Unas islas para abordar con calma

La isla de las Damas, isla Verde, el Infierno o el Paraíso... ¡poéticos nombres para las islas de la bahía de  Morlaix! Inmersa en un ambiente de principios de siglo y repleta de flores, la península de Carantec te conquistará de inmediato. Disfruta de un paseo por la isla Callot, reservada a los peatones. Se llega a ella por una calzada de arena y piedras que la marea baja deja al descubierto, pero ¡presta atención a las horas de la marea si quieres volver con los pies secos!

 Un destino de moda

¿Qué tienen en común el novelista Alejandro Dumas (hijo), el mariscal Foch y la diseñadora Nina Ricci? ¡La localidad de Carantec! En la década de 1900, todos venían a esta estación balnearia, una de las más preciadas de la costa con sus hermosas residencias y hoteles de lujo. Hoy en día, es un destino costero familiar. Sus playas al abrigo del viento son perfectas para iniciarse en los deportes acuáticos o el submarinismo.

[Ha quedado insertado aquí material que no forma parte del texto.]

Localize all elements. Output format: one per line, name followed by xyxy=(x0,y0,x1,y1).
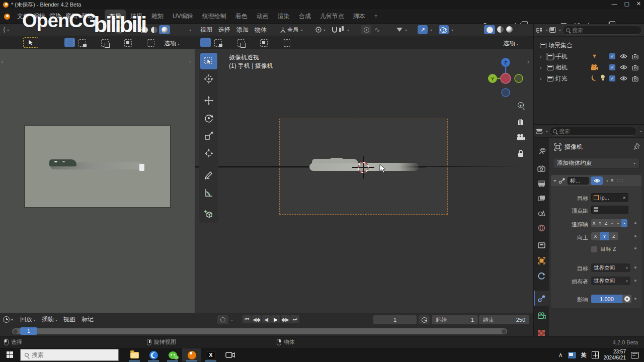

A poca distancia, Plougasnou también atrajo a la clase intelectual parisina de principios del siglo XX. La arquitectura de sus atractivas villas es testimonio de este periodo. En Locquirec, destaca sobre todo el Grand Hôtel des Bains, soberbia construcción dotada de un frondoso jardín que sirvió de escenario a la película de culto «El hotel de la playa».

 ¡Rumbo a Tahití!

¿Tahití en Bretaña? No se trata de un sueño, es el nombre de la playa que bordea la península de Penn-Al-Lann. Frente a ella, cercana a la costa, la isla Louët se reconoce por su faro. La casita del guarda con su jardín es la única vivienda de la isla. A su lado, el Château du Taureau, que ha sido fortaleza, prisión estatal, propiedadchicde la familia Vilmorin a principios del siglo XX y hasta una escuela de vela, es en la actualidad un museo.

 Entre piedras y mar

El litoral, que puede recorrerse en stand-up paddle o a pie por el sendero de los aduaneros, nos reserva otras sorpresas. Cerca del pueblo pesquero de Locquirec y de sus casetas de playa, el cabo nos conduce a la impresionante playa de la Roche Tombée. La cafetería-librería-tienda de comestibles Caplan & Co es un acogedor refugio en la península, accesible desde las rutas de senderismo, que invita a soñar mirando al mar. Allí se dan cita pescadores a pie, personalidades locales y turistas. En la costa salvaje de Plougasnou, la punta de Primel ofrece una impresionante perspectiva del horizonte marítimo. ¡Cuando conozcas este lugar querrás regresar una y otra vez!